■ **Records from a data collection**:
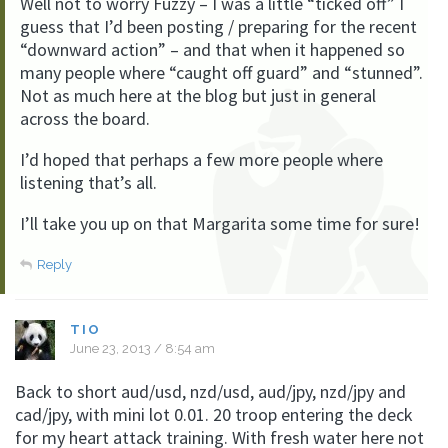
Well not to worry Fuzzy – I was a little “ticked off” I
guess that I’d been posting / preparing for the recent
“downward action” – and that when it happened so
many people where “caught off guard” and “stunned”.
Not as much here at the blog but just in general
across the board.
I’d hoped that perhaps a few more people where
listening that’s all.
I’ll take you up on that Margarita some time for sure!
Reply
TIO
June 23, 2013 / 8:54 am
Back to short aud/usd, nzd/usd, aud/jpy, nzd/jpy and
cad/jpy, with mini lot 0.01. 20 troop entering the deck
for my heart attack training. With fresh water here not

■ **ACTIVITY**: Take the line containing "June 23, 2013 / 8:54 am" as the first line and the last line of the data above as the final one. Write out these lines and all between them exactly.

■ **FINISHED EXERCISE**:
June 23, 2013 / 8:54 am
Back to short aud/usd, nzd/usd, aud/jpy, nzd/jpy and
cad/jpy, with mini lot 0.01. 20 troop entering the deck
for my heart attack training. With fresh water here not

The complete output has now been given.